December 24, 2002

MICKEY MOUSE MACHIAVELLIANISM:

Machiavellian orchestration (Dan K. Thomasson, December 24, 2002, Washington Times)
The Senate is a tight little club, and its members are hypersensitive to heavy-handed outside pressure. Even those from opposing parties rarely say anything against one of the chosen as evident from Democratic Leader Tom Daschle's mild, defensive reaction to the Lott remarks. So Mr. Rove and his strategists realized the emphasis for Mr. Lott's stepping down really had to appear as coming from the embarrassed Republican senators themselves, particularly since Mr. Lott initially failed to see the seriousness of the situation himself and appeared determined to tough it out.

While the White House was stating publicly that Mr. Bush was not encouraging Mr. Lott to quit, the absence of any encouragement for him to stay also was missing and the official silence was devastating. Meanwhile, the message of presidential unhappiness was being delivered in a steady drumbeat to the press by "insiders" and "sources close to the situation" and "informed observers" and other traditional devices for calculated leaks.

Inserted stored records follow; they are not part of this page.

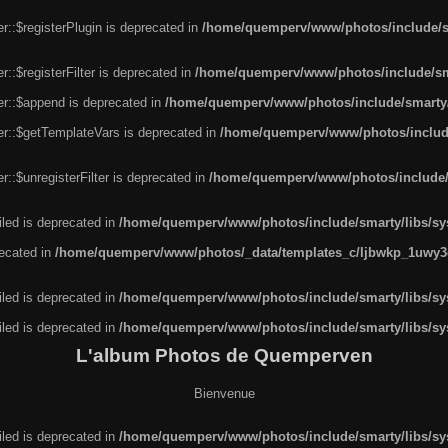
r::$registerPlugin is deprecated in
/home/quemperv/www/photos/include/sm
::$registerFilter is deprecated in
/home/quemperv/www/photos/include/sma
er::$append is deprecated in
/home/quemperv/www/photos/include/smarty/l
er::$getTemplateVars is deprecated in
/home/quemperv/www/photos/include/
::$unregisterFilter is deprecated in
/home/quemperv/www/photos/include/s
led is deprecated in
/home/quemperv/www/photos/include/smarty/libs/sys
recated in
/home/quemperv/www/photos/_data/templates_c/ljbwkp_1uwy3c
led is deprecated in
/home/quemperv/www/photos/include/smarty/libs/sys
led is deprecated in
/home/quemperv/www/photos/include/smarty/libs/sys
L'album Photos de Quemperven
Bienvenue
led is deprecated in
/home/quemperv/www/photos/include/smarty/libs/sys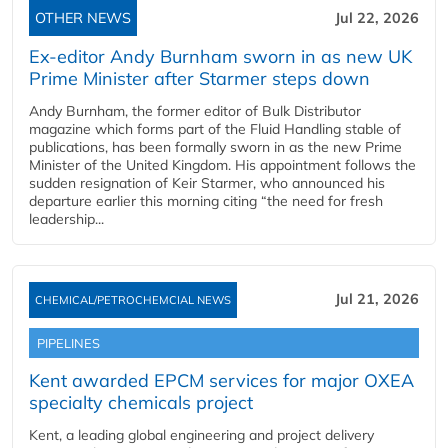
OTHER NEWS
Jul 22, 2026
Ex-editor Andy Burnham sworn in as new UK
Prime Minister after Starmer steps down
Andy Burnham, the former editor of Bulk Distributor
magazine which forms part of the Fluid Handling stable of
publications, has been formally sworn in as the new Prime
Minister of the United Kingdom. His appointment follows the
sudden resignation of Keir Starmer, who announced his
departure earlier this morning citing “the need for fresh
leadership...
Jul 21, 2026
CHEMICAL/PETROCHEMCIAL NEWS
PIPELINES
Kent awarded EPCM services for major OXEA
specialty chemicals project
Kent, a leading global engineering and project delivery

Mr. Rove clearly understood another fact of Senate life. Most of its members are possessed with personal ambition that if tweaked just a little will take over. Lyndon Johnson once said that to be successful every president has to realize there are probably 99 members of the Senate who think they can do the job better than he can. The person the White House wanted for the job from the outset of the controversy was presidential pal Sen. Bill Frist of Tennessee, a "compassionate conservative" who would be unassailable on the issue of race. After all, here was a brilliantly accomplished surgeon who spent his vacations in Africa operating on the needy.

To accomplish this, Mr. Rove and company with the president's blessing collaborated with Sen. George Allen of Virginia, a Lott backer who has his own ambitions but also saw the futility of Mr. Lott's case and what his continued resistance to resigning was doing to a party whose image on civil rights issues, fairly or unfairly, already was tarnished. Mr. Frist agreed to seek the majority leader's job and Mr. Allen informed his friend that it was over.


The real sleight of hand here is that Mr. Bush has been able to avoid the blame for torpedoing Trent Lott despite the speech in Philadelphia that effectively settled the question. From then on Mr. Lott was living on borrowed time. To that extent what was most on display in this episode was the way the press often gets co-opted into the plotline of a story, as witness their willingness to keep repeating with a straight face the White House's absurd denials that the President wanted Mr. Lott out. Mr. Rove needn't be terribly crafty so long as the opponents are so obtuse. Posted by Orrin Judd at December 24, 2002 2:30 PM
Comments

Wait a minute -- I thought this was a dumb President? :)

Posted by: Kevin Whited at December 26, 2002 8:54 AM

I believe the term of art is "moron".